At the day job, I’ve been writing a new version of nbd-client. Instead of handing an open tcp socket to the kernel, it hands the kernel one end of a unix domain socket and keeps the other end for itself. This creates a block device where the data is managed by a user mode program on the same system.
In regular nbd-client, the last thing the program does is call ioctl(fd, NBD_DO_IT), which doesn’t return. The thread is used by the device driver to read and write the socket without blocking other activity in the block layer.
Because I need the program around to do other work, I called pthread_create to make a thread to call the ioctl.
Then I ran my program under gdb (as root!).
In another window, I typed dd if=/dev/nbd0 bs=4096 count=1
In the gdb window I saw
nbd-userland.c:525: server_read_fn: Assertion `0′ failed.

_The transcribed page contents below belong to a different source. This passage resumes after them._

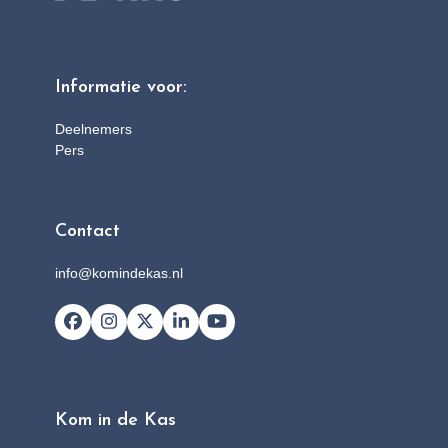
Informatie voor:
Deelnemers
Pers
Contact
info@komindekas.nl
Facebook
Instagram
X
LinkedIn
YouTube
Kom in de Kas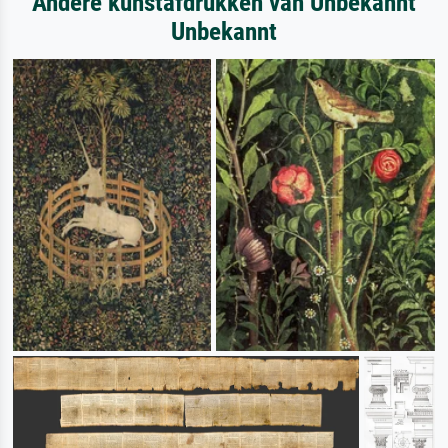
Andere kunstafdrukken van Unbekannt
Unbekannt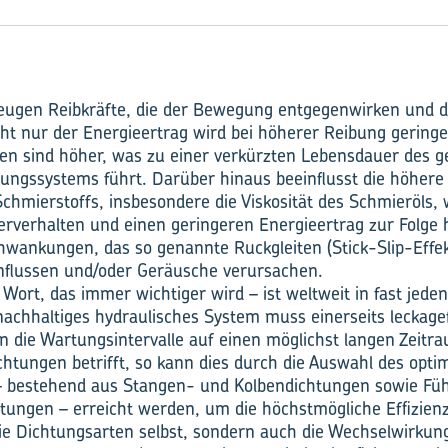
eugen Reibkräfte, die der Bewegung entgegenwirken und d
cht nur der Energieertrag wird bei höherer Reibung geringe
en sind höher, was zu einer verkürzten Lebensdauer des 
ungssystems führt. Darüber hinaus beeinflusst die höhere
chmierstoffs, insbesondere die Viskosität des Schmieröls, 
erverhalten und einen geringeren Energieertrag zur Folge
wankungen, das so genannte Ruckgleiten (Stick-Slip-Effek
influssen und/oder Geräusche verursachen.
 Wort, das immer wichtiger wird – ist weltweit in fast jede
achhaltiges hydraulisches System muss einerseits leckagef
n die Wartungsintervalle auf einen möglichst langen Zeit
htungen betrifft, so kann dies durch die Auswahl des opti
– bestehend aus Stangen- und Kolbendichtungen sowie F
tungen – erreicht werden, um die höchstmögliche Effizienz
ie Dichtungsarten selbst, sondern auch die Wechselwirku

and my dd hung, and the gdb hung, and neither could be killed by ^C
I was able to get control back by using the usual big hammer, kill -9 <gdb>
So what happened? My user mode thread hit an assertion, and gave control to gdb, which tried to halt the other threads in the process, which didn’t work because the thread in the middle of the ioctl was in the middle of something uninterruptible, and the gdb thread trying to do this also became uninterruptible while waiting.

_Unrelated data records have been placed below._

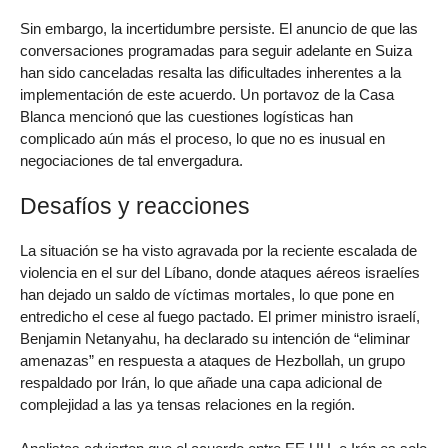
Sin embargo, la incertidumbre persiste. El anuncio de que las
conversaciones programadas para seguir adelante en Suiza
han sido canceladas resalta las dificultades inherentes a la
implementación de este acuerdo. Un portavoz de la Casa
Blanca mencionó que las cuestiones logísticas han
complicado aún más el proceso, lo que no es inusual en
negociaciones de tal envergadura.
Desafíos y reacciones
La situación se ha visto agravada por la reciente escalada de
violencia en el sur del Líbano, donde ataques aéreos israelíes
han dejado un saldo de víctimas mortales, lo que pone en
entredicho el cese al fuego pactado. El primer ministro israelí,
Benjamin Netanyahu, ha declarado su intención de “eliminar
amenazas” en respuesta a ataques de Hezbollah, un grupo
respaldado por Irán, lo que añade una capa adicional de
complejidad a las ya tensas relaciones en la región.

It is going to be hard to debug this program like this.
The fix, however, is fairly clear: use fork(2) instead of pthread_create() to create a thread to call ioctl. It will be isolated from the part of the program hitting the assertion.
Older and wiser,
Larry
By the way, when you are trying to figure out where processes are stuck, look at the “wchan” field of ps axl. It will be a kernel symbol that will give you a clue about what the thread is waiting for.
UPDATE
Experience is what lets you recognize a mistake when you make it again.
The underlying bug was sending too much data on the wire. Like this:
struct network_request_header {
uint64_t offset;
uint32_t size;
};
write(fd, net_request, sizeof(struct network_request_header);
Well, no. sizeof(struct network_request_header) turns out to be 16, rather than, say, 12. If you think about it, this makes perfect sense, because otherwise an array of these things would have unaligned uint64_t’s every other time. You can’t do network I/O this way, especially if the program on the other end uses a different language or different compiler.
gdb, it turns out, has a feature: __attribute__((packed)) that makes this work, but it is not portable to other compilers.